BY PANDIT ANAND KOUL, PRESIDENT, SRINAGAR MUNICIPALITY (Retired).
RIDDLES raise a momentary sensation of wonder and afford a light intellectual pastime, the intention underlying them being to tease but, at the same time, to please. They have a psychological value; they not only neutralize cares by diverting the thoughts, but also cause amusement on their being guessed or solved. By the shrewd-thinking they demand, even the dullest boy or girl feels a sense of keenness mingled with delight, and learns the art of being cheerful as well as of giving exercise to the brain-an art which tunes up the brain for the day's work and quickens it to think logically and precisely and, in fact, serves to improve its powers generally.
Children are carried by the current of curiosity born of variety. When other things begin tol on them, riddles serve as pills to purge melancholy out of their tender, sensitive hearts. Nay more, they arouse wonder fraught with amusement and make them prattle and play in a mood, now grave, now gay. The solution may not dawn all at once, but when it does, a smile of pleasure lights up the solver's features.
Kashmîrî not being a written language, the riddles current among the people (most of which evince shrewdness coupled with scintillating humour) have been transmitted orally from generation to generation. This literature, therefore, constitutes a relic of ancient folklore. Fixed and unalterable enigmatical expressions of the ancients as they are, they appeal most to students of anthropology, philology and research. Moreover, such materials, though seemingly insignificant, are of the utmost value and importance to the historian, as they contribute towards building up the ancient history of the people. They are peculiarly valuable in shedding light upon the hazy and remote past of the Kâshmîrî, who is characterized by conservative proclivities and adherence to things antique, and whose golden age is made up of elements borrowed from the picturesque and hoary past.

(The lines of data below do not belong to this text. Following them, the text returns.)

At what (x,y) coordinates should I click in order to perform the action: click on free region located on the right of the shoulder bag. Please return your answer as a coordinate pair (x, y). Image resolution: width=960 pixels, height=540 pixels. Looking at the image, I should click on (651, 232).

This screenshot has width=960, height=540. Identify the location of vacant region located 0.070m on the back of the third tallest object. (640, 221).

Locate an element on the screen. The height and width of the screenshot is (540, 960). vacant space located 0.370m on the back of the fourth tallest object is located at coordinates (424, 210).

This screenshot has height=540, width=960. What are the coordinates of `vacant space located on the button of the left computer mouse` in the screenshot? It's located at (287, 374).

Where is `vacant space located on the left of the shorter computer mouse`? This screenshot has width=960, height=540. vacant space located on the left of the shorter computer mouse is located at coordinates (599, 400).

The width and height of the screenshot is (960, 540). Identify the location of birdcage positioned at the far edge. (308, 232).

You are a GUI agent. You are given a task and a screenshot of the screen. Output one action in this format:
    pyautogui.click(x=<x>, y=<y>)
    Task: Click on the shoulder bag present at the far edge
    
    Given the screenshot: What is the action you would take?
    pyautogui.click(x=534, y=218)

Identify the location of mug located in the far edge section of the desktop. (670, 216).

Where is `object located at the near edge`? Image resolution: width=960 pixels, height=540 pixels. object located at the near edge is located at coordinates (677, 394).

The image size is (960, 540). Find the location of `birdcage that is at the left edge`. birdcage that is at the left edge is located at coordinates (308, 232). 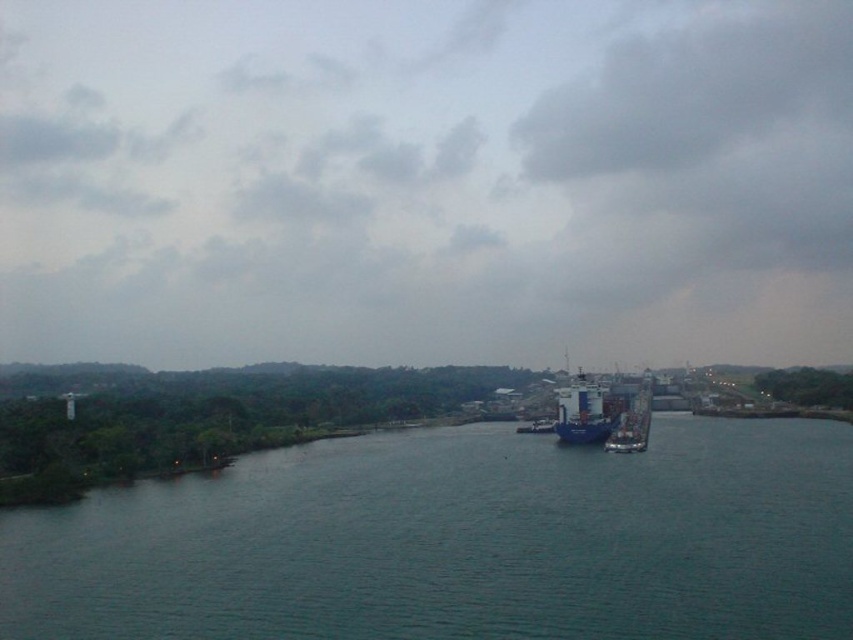 You are a drone operator tasked with capturing aerial footage of the dark blue water at center and the blue matte container ship at center. Based on the scene, which object should you adjust your camera angle upwards to focus on?

You should adjust your camera angle upwards to focus on the blue matte container ship at center because it is taller than the dark blue water at center.

What are the coordinates of the blue matte container ship at center?

The coordinates of the blue matte container ship at center are at point (582, 412).

Based on the photo, you are a photographer planning to capture the entire blue metallic cargo ship at center and the dark blue water at center in a single frame. Given that your camera has a fixed focal length, which object should you position closer to ensure both fit in the frame?

Since the dark blue water at center is wider than the blue metallic cargo ship at center, you should position yourself closer to the blue metallic cargo ship at center to ensure both fit within the frame.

Prompted by the considerations stated above, I have collected all the riddles at present current among the Kashmîrîs, and give them in the following pages. Well might one soli. loquize: Happy the country, whose old, almost lost, literature is revived and rendered imperishable by that supreme art of preservation and circulation, which can defy destruction by Time-printing.
1.
Ablaq guri myani shahsawâro! Kadala tártam wârawâro.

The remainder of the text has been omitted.